Anne Schafly Cori v. Eagle Forum and John F. Shafly, 2018 WL 656598 (S.D. Ill. Feb. 1, 2018)
This is an odd case to raise the America Invents Act. It is a continuation of the break between Conservative Eagle Phyllis Schafly (d.2016) and some members of her Eagle Forum (including her daughter Anne Schafly Cori – the break was precipitated by Phyllis Shafly’s support of Donald Trump’s presidential campaign and ouster of dissenters (including the plaintiff) from the Eagle Forum.
The basic setup in this particular case is that the plaintiff (Schafly Cori) alleged breach of fiduciary duty, trademark infringement and unfair competition against the Eagle Forum. The defendants counterclaimed alleging copyright infringement along with trademark infringement, rights of publicity, unfair competition, and challenging the validity of a license to use certain trademarks. Rather than filing in Federal Court, the Plaintiff originally filed in Illinois State Court (Madison County) and the Defendants removed the case to Federal Court.
Not wanting to be in Federal Court, the plaintiff then amended her complaint to only assert state-law claims and asked for remand back to state court. This is where the America Invents Act comes into play. The AIA amended the federal removal statute 28 U.S.C.A. § 1454 to particularly allow for removal of civil actions where “any party asserts a claim for relief arising under any Act of Congress relating to patents, plant variety protection, or copyrights.” The AIA also expressly removed jurisdiction from state courts – “No State court shall have jurisdiction over any claim for relief arising under any Act of Congress relating to patents, plant variety protection, or copyrights.” 28 U.S.C. § 1338. Here, I expect that the defendants included the copyright claim primarily to get Federal Jurisdiction.

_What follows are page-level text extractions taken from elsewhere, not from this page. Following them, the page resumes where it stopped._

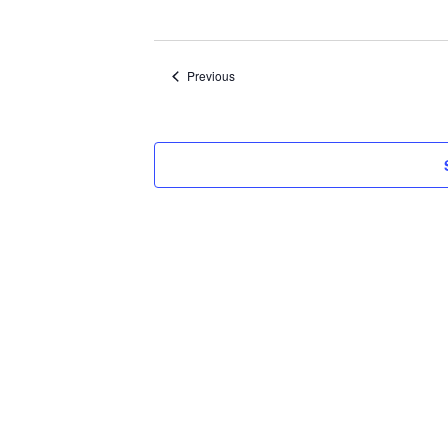
Select
date.
Events
Previous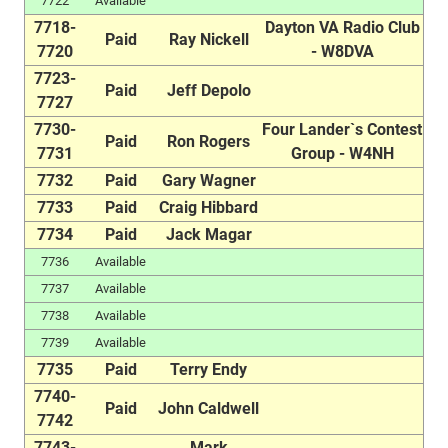
7722
Available
7718-
Dayton VA Radio Club
Paid
Ray Nickell
7720
- W8DVA
7723-
Paid
Jeff Depolo
7727
7730-
Four Lander`s Contest
Paid
Ron Rogers
7731
Group - W4NH
7732
Paid
Gary Wagner
7733
Paid
Craig Hibbard
7734
Paid
Jack Magar
7736
Available
7737
Available
7738
Available
7739
Available
7735
Paid
Terry Endy
7740-
Paid
John Caldwell
7742
7743-
Mark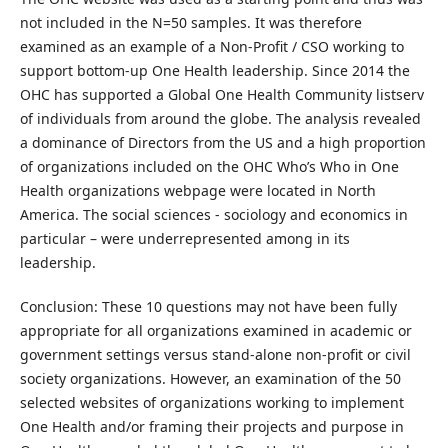
not included in the N=50 samples. It was therefore
examined as an example of a Non-Profit / CSO working to
support bottom-up One Health leadership. Since 2014 the
OHC has supported a Global One Health Community listserv
of individuals from around the globe. The analysis revealed
a dominance of Directors from the US and a high proportion
of organizations included on the OHC Who’s Who in One
Health organizations webpage were located in North
America. The social sciences - sociology and economics in
particular – were underrepresented among in its
leadership.
Conclusion: These 10 questions may not have been fully
appropriate for all organizations examined in academic or
government settings versus stand-alone non-profit or civil
society organizations. However, an examination of the 50
selected websites of organizations working to implement
One Health and/or framing their projects and purpose in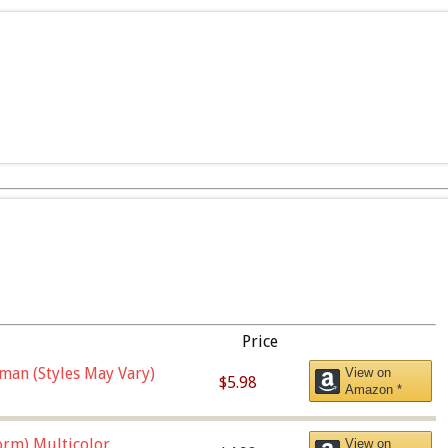
Price
man (Styles May Vary)
View on
$5.98
Amazon *
orm),Multicolor
View on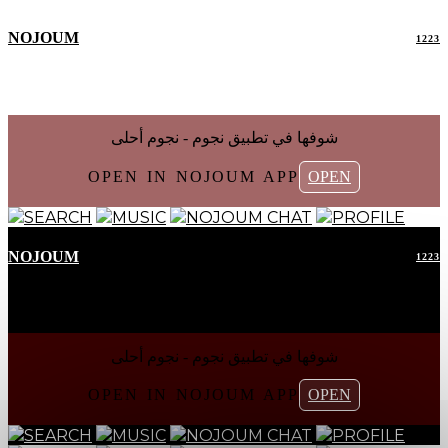
NOJOUM
1223
شوفها في تطبیق نجوم - نجوم أحلی
OPEN IN NOJOUM APP
OPEN
SEARCH
MUSIC
NOJOUM CHAT
PROFILE
NOJOUM
1223
شوفها في تطبیق نجوم - نجوم أحلی
OPEN IN NOJOUM APP
OPEN
SEARCH
MUSIC
NOJOUM CHAT
PROFILE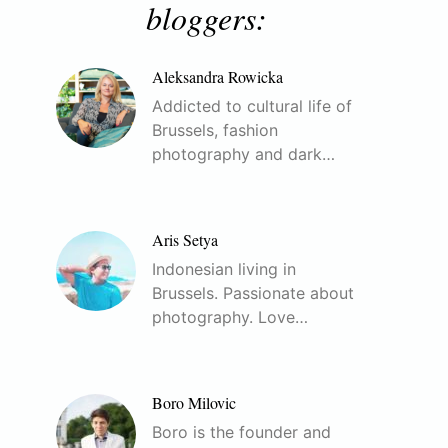
bloggers:
Aleksandra Rowicka
Addicted to cultural life of
Brussels, fashion
photography and dark…
Aris Setya
Indonesian living in
Brussels. Passionate about
photography. Love…
Boro Milovic
Boro is the founder and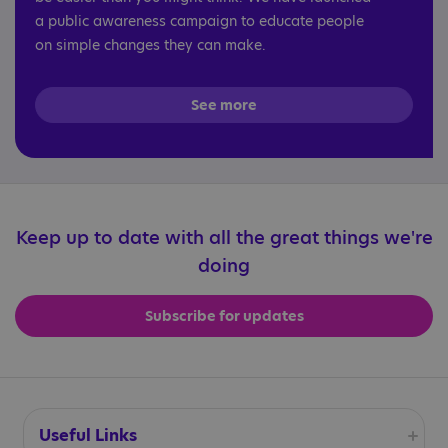
a public awareness campaign to educate people
on simple changes they can make.
See more
Keep up to date with all the great things we're
doing
Subscribe for updates
Useful Links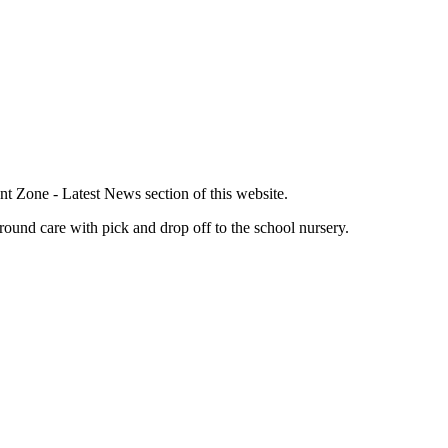
nt Zone - Latest News section of this website.
round care with pick and drop off to the school nursery.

In its motion decision, the district court recognized the AIA requirement of removal of cases where one party asserts a copyright claim.** However, the district court ended up remanding the case – finding that the “core” of the plaintiff’s case is about ouster and legal control – not the particular materials being used. Based upon that disconnect, the court found the copyright counter claim “immaterial and made solely for the p purpose of obtaining jurisdiction.” Case remanded back to state court.
Note 1. It is clear that the district court missed some major steps in its analysis, although it might still have reached the correct conclusion. The statute is clear that a copyright infringement counterclaim gets the case federal jurisdiction, and the holding here suggests that there is leeway with that result. I don’t think so. Rather, the court should have determined whether the copyright claim should be properly dismissed and, if so, then remand.
Note2. ** The February 1, 2018 decision discussed here was based upon a request for rehearing. In its original decision, the court had incorrectly stated that “only the complaint may be considered when determining jurisdiction.” That ruling was based upon Holmes Group v. Vornado, 535 U.S. 826 (2002) that was overruled by the AIA statutory changes.